India hikes domestic cooking gas price for second time in 3 months
The price of a 14.2-kg domestic cooking gas cylinder in Delhi will rise to Rs 942 from Rs 913 with effect from 7 June, Indian media reported today citing industry sources
India has hiked domestic cooking gas price by Rs 29 per cylinder, in the second increase in three months as state-owned fuel retailers continue to grapple with elevated global energy costs due to West Asia conflict.
The price of a 14.2-kg domestic cooking gas cylinder in Delhi will rise to Rs 942 from Rs 913 with effect from 7 June, Indian media reported today citing industry sources.
The latest increase follows a Rs 60-per-cylinder hike on 7 March after the conflict in West Asia disrupted global energy supplies and drove up international fuel prices.
Industry sources said the increase had only partly offset losses incurred on domestic LPG sales.
Petrol and diesel prices have been raised by a cumulative Rs 7.50 per litre since mid-May while compressed natural gas (CNG) rates were increased by around Rs 6 per kg.
Meanwhile, the Petroleum And Natural Gas Ministry said in a statement today recipients of subsidized cooking gas under a special scheme for women will receive Rs 300 a cylinder on the first four refills each year.
The effective cooking gas price under the subsidized scheme for women for the first four cylinders at Rs 642 is at a discount of about 60% to the actual international price of an LPG cylinder, it said.
The statement said cooking gas cylinders in India are cheaper than in any neighbouring country and far below the price in advanced economies such as the United States, Australia and Canada.

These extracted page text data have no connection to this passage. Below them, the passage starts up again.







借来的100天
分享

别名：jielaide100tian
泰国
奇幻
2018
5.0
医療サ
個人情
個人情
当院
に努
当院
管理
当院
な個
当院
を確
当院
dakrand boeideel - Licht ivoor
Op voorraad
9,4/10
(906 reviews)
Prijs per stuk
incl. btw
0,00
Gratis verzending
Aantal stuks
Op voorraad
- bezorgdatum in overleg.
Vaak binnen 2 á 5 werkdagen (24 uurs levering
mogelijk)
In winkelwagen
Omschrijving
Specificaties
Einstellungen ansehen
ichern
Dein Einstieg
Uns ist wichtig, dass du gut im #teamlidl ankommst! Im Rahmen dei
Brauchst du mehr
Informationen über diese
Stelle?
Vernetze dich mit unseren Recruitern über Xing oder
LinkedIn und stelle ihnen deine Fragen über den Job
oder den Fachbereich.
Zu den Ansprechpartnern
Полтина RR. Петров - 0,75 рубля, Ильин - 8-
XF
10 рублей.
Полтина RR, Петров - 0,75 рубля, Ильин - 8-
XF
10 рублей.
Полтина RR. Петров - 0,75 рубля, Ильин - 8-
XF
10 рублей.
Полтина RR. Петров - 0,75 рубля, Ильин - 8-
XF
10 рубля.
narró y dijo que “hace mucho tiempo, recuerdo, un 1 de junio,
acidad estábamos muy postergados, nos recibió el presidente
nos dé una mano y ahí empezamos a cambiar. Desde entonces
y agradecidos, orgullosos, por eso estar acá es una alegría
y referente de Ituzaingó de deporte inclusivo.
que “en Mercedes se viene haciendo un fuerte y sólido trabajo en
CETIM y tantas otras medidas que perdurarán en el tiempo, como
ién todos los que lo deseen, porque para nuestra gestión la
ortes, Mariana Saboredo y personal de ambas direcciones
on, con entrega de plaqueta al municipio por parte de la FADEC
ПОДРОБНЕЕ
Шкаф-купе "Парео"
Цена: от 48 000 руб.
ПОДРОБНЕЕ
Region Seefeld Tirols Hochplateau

The cost of supplying a cylinder has risen to over Rs 1,600, an under-recovery of about Rs 700 on each domestic cylinder.
The prices of petroleum products in India are linked to the corresponding prices in the international market.
What the household does not bear the brunt of is the several hundred rupees a cylinder which the government is bearing.
As the West Asia conflict tightened the Strait of Hormuz, through which roughly a fifth of the world's oil and a large share of India's energy imports pass, most commercial traffic in the waterway was brought to a near halt.
About 54 per cent of India's LPG consumption was routed through the Strait, leaving the cooking-gas supply directly exposed to the disruption.
However, India was among the few that kept its energy cargoes moving. In fact, India brought out the largest number of energy-carrying without paying any toll.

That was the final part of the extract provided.